Driver licence to cost €55 next year


The cost of a 10-year driver licence will rise to €55 from next January, Minister for Transport Leo Varadkar has said.

He added that a three-year licence, available only to those over 60, would cost €35 and a one-year €25. Responsibility for the driver licence service would be transferred to the Road Safety Authority from January 12th. The new fees would reduce the authority’s dependence on exchequer funding.

First increase

He said the new fee compared favourably with the €85 cost in Spain, €62 in Britain and more than €100 in Australia.

“It is also better value than a ten-year Irish passport, which costs €80,” Mr Varadkar added. “The new fees represent the first licence fee increase since 2001.” Mr Varadkar, speaking during the budget debate, said there had been a one-off provision of an additional €36 million to CIÉ this year, and the company was currently preparing a revised five-year business plan to address its financial situation.

“The emergency bailout cannot be repeated next year, because I just do not have the money,” he added.

“However, it has provided some breathing space to the CIÉ group to implement its recovery plan by selling assets, rationalising services, securing new borrowing facilities and reducing labour and other costs.” Taoiseach Enda Kenny said the budget was about building on the progress of the past 18 months to create more jobs and support small Irish businesses. It introduced further measures to support Irish business and sustain economic recovery.
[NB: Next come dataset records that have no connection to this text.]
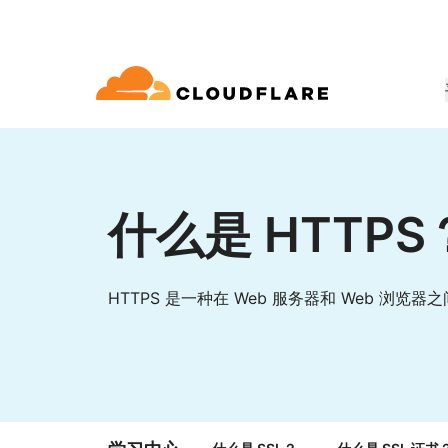
文档
互动
公司信息
合作伙伴网络
球连通云
Enterprise
小型
通过 Cloudflare 发展、创新并满
开发人员图书馆
应用演示
演示 + 产品导览
领导力
udflare 全球连通云提供 60 多种网络、
适用于中大型组织
对于小
 (Cloudflare One)
应用安全
求
和性能服务。
什么是 HTTPS
文档和指南
探索您能构建什么
按需产品演示
认识我们的领
o Trust 网络访问
L7 DDoS 防护
图书馆
合作关系类型
产品
信任，隐私
 Web 网关
Web 应用防火墙
实用指南、技术路线图及其他
HTTPS 是一种在 Web 服务器和 Web 浏
PowerUP 计划
技术合作
人工智能
计算
隐私
即服务/SD-WAN
API 安全解决方案
发展业务的同时保障客户连接和安
探索我们
现代化安全
政策、数据和
全
态系统
构建
AI Gateway
Observability
邮件安全
机器人管理
VPN 替代品
观测和控制 AI 应用
日志、指标和追踪
参考架构
技术指南
Workers AI
Workers
网络钓鱼防护
在我们的网络上运行 ML 模型
构建和部署无服务器应用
“As in our first budget, we have not raised income tax,” Mr Kenny added.

“We want to make work pay for families.” He said that supporting small and medium-sized businesses, which had a presence in every townland across the country, was absolutely essential to get Ireland working again.

“Therein lies the key to Ireland’s future prosperity,” he added. “The 10-point tax plan for small business is therefore a central feature of this year’s budget.”

Financial stability

Tánaiste Eamon Gilmore said the first step on the route to recovery was to restore financial stability and rebuild the economy’s creditworthiness.

“Such was the extent of the property bubble that this year, even after all the consolidation we have done, the Government will take in €12.6 billion less that it will spend,” he added.

“We will borrow €42 million per day to finance the State.” Fianna Fáil leader Micheál Martin said Fine Gael and Labour had abandoned their promises and introduced by far the most regressive and unfair budget in many years, as shown in independent assessments.